Lung cancer and mesothelioma, a cancer of the lining of the lung, take the lives of more than 150,000 Americans each year. Breathing asbestos, a mineral fiber widely used in building materials for many decades, is associated with both lung cancer and mesothelioma.

Many people diagnosed with asbestos cancer are retired workers and veterans, who inhaled asbestos dust in the workplace. Symptoms of mesothelioma typically appear 30 years to 50 years after exposure to asbestos.  Mesothelioma remains difficult to treat, meaning that new therapies and methods of delivery of medicine are essential. Chemotherapy and radiation are the primary methods of treatment and may be combined with surgery for patients whose cancer is diagnosed at a less advanced stage.

“By delivering Cisplatin, one of the most widely used drugs for lung cancer, in vaporized form, we would be able to get it to the cancerous cells and avoid the damage to healthy cells which can be hugely debilitating to patients,” Dr. Chris Carter, a senior lecturer at the Strathclyde Institute of Pharmacy and Biomedical Sciences, who led the research.  “It would make the treatment far less onerous for them and we hope it would help them to live longer.”

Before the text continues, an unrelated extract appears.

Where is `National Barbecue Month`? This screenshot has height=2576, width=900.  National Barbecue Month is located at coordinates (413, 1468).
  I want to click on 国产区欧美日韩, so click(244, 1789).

Cisplatin is often given in combination with either Pemetrexed to control the spread of mesothelioma.

The use of asbestos has been restricted since the late 1970s in the U.S. But millions of tons of asbestos-containing materials remain in older houses and buildings. That poses a risk of exposure to airborne asbestos dust when those structures are remodeled or demolished, if the asbestos is not removed under controlled conditions.